Material provided:
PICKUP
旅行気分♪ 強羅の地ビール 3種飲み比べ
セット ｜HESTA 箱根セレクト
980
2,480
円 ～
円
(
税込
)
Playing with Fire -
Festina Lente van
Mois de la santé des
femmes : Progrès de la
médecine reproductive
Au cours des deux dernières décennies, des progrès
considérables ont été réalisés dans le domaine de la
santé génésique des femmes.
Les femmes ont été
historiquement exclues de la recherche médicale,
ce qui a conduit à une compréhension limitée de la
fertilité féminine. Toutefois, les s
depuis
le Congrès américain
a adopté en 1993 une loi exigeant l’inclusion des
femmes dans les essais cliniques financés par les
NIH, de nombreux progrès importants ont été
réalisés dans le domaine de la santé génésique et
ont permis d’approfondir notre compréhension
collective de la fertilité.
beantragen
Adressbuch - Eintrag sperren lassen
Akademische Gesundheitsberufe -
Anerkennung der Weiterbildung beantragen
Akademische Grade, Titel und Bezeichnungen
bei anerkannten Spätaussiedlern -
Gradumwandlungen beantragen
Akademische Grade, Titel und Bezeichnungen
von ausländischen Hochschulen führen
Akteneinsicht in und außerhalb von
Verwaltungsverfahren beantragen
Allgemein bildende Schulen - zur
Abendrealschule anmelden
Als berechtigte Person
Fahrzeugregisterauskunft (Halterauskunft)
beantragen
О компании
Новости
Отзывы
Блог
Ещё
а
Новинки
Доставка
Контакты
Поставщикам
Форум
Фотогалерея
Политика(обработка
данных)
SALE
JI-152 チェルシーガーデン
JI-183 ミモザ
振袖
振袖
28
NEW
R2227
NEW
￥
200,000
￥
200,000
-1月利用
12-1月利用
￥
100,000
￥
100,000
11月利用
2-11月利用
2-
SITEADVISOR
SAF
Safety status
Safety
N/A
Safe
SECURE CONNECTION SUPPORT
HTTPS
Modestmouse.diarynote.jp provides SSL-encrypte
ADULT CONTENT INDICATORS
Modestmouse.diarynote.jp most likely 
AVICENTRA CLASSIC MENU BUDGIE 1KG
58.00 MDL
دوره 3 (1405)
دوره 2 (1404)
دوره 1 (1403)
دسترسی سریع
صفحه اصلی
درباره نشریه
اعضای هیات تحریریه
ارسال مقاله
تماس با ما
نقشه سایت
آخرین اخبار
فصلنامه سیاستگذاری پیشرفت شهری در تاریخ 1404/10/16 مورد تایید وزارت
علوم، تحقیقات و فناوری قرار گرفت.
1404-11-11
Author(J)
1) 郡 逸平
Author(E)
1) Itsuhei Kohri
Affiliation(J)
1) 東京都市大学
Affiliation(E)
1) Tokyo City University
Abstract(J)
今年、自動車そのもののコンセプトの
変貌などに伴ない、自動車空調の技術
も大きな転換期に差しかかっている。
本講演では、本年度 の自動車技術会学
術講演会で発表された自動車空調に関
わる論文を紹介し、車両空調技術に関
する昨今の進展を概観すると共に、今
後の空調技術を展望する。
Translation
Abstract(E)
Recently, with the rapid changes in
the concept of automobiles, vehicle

Your goal:
Which lines in the listing have the string "diarynote"? Pick them out and copy them.

Your solution:
Modestmouse.diarynote.jp provides SSL-encrypte
Modestmouse.diarynote.jp most likely 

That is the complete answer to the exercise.